▶ _Activity_:
What is needed is an exact copy of the lines in the listing below, from the one with "Berita Terpopuler" up to and including the one with "제2호가 청구인의 선거권 등을 침해한다고 주장하면", with no other lines.
Provided records: Begin
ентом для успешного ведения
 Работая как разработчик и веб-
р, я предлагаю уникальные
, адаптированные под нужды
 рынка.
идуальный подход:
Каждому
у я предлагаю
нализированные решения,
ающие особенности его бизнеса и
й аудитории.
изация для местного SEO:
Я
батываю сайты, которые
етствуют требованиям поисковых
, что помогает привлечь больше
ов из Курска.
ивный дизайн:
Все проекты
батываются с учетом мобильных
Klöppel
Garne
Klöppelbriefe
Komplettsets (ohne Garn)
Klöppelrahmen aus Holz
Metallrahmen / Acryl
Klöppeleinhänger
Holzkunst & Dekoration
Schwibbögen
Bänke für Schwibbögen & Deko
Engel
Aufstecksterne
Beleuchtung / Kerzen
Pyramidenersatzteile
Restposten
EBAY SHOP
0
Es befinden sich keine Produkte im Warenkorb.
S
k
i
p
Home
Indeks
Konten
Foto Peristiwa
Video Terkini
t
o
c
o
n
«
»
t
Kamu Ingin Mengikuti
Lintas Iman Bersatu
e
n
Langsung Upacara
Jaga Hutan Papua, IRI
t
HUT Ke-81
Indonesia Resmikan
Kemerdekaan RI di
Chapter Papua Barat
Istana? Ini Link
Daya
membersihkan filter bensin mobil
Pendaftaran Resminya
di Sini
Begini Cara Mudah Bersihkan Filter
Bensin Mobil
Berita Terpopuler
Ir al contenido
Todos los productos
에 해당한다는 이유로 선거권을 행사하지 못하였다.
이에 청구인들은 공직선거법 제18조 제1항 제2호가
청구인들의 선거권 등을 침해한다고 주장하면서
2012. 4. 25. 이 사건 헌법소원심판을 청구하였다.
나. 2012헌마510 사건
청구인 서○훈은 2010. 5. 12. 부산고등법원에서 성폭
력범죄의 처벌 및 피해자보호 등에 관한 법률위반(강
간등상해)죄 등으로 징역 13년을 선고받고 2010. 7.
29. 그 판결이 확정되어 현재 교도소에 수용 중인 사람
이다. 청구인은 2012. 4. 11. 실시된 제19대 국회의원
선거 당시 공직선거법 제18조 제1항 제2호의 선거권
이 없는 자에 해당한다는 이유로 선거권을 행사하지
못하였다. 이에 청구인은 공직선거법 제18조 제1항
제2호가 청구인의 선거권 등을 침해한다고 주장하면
Provided records: End
Provided records: Begin
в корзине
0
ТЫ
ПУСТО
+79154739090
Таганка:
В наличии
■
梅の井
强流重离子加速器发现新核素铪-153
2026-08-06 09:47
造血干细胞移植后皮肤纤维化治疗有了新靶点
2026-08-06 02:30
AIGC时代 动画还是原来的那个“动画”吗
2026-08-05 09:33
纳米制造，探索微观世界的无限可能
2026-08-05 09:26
Provided records: End
▶ _Reply to the exercise_:
Berita Terpopuler
Ir al contenido
Todos los productos
에 해당한다는 이유로 선거권을 행사하지 못하였다.
이에 청구인들은 공직선거법 제18조 제1항 제2호가
청구인들의 선거권 등을 침해한다고 주장하면서
2012. 4. 25. 이 사건 헌법소원심판을 청구하였다.
나. 2012헌마510 사건
청구인 서○훈은 2010. 5. 12. 부산고등법원에서 성폭
력범죄의 처벌 및 피해자보호 등에 관한 법률위반(강
간등상해)죄 등으로 징역 13년을 선고받고 2010. 7.
29. 그 판결이 확정되어 현재 교도소에 수용 중인 사람
이다. 청구인은 2012. 4. 11. 실시된 제19대 국회의원
선거 당시 공직선거법 제18조 제1항 제2호의 선거권
이 없는 자에 해당한다는 이유로 선거권을 행사하지
못하였다. 이에 청구인은 공직선거법 제18조 제1항
제2호가 청구인의 선거권 등을 침해한다고 주장하면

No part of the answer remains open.